Beginning with the line containing "bone fractures." and ending with the last line, repeat the records exactly.

Records contained in a dataset:
+++

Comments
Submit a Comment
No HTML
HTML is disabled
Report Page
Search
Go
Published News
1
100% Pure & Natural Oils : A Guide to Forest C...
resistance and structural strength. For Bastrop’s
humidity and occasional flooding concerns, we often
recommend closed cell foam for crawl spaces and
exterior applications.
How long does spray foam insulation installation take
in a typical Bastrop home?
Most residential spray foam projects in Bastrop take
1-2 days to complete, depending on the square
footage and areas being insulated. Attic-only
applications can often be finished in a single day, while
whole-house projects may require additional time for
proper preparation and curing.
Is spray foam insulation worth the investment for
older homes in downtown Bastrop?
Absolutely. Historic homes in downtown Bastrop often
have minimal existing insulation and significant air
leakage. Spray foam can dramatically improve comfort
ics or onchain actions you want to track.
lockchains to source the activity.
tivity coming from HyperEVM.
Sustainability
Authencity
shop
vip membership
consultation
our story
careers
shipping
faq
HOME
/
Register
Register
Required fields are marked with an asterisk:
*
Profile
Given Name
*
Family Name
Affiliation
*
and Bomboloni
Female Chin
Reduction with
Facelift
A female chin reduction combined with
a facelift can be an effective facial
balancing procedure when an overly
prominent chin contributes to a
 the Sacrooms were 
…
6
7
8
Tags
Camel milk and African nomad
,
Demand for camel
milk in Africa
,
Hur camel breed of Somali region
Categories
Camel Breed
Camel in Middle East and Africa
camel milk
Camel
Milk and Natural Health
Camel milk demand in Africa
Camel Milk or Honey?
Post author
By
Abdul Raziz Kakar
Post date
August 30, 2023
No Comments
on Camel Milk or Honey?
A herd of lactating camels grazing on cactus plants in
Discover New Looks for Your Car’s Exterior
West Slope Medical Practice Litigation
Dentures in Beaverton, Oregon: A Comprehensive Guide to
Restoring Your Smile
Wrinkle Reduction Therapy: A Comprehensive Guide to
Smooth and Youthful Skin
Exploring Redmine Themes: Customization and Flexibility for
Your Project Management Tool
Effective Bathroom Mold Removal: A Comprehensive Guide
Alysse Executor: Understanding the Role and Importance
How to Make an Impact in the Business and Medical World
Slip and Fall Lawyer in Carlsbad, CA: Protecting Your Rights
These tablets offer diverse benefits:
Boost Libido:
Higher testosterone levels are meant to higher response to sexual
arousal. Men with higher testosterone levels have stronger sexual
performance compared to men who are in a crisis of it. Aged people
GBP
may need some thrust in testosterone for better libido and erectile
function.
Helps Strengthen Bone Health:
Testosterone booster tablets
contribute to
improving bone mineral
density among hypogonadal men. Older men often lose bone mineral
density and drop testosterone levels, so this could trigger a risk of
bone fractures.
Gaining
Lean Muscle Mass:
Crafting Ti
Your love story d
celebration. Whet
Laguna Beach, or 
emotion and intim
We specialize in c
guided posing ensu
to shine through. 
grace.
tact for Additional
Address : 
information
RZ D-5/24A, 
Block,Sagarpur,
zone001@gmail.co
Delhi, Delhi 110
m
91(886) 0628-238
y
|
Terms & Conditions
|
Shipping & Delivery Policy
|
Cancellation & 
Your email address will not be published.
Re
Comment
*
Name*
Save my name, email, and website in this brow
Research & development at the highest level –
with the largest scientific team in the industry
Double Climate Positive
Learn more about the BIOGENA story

+++

## RESPONSE AREA
bone fractures.
Gaining
Lean Muscle Mass:
Crafting Ti
Your love story d
celebration. Whet
Laguna Beach, or 
emotion and intim
We specialize in c
guided posing ensu
to shine through. 
grace.
tact for Additional
Address : 
information
RZ D-5/24A, 
Block,Sagarpur,
zone001@gmail.co
Delhi, Delhi 110
m
91(886) 0628-238
y
|
Terms & Conditions
|
Shipping & Delivery Policy
|
Cancellation & 
Your email address will not be published.
Re
Comment
*
Name*
Save my name, email, and website in this brow
Research & development at the highest level –
with the largest scientific team in the industry
Double Climate Positive
Learn more about the BIOGENA story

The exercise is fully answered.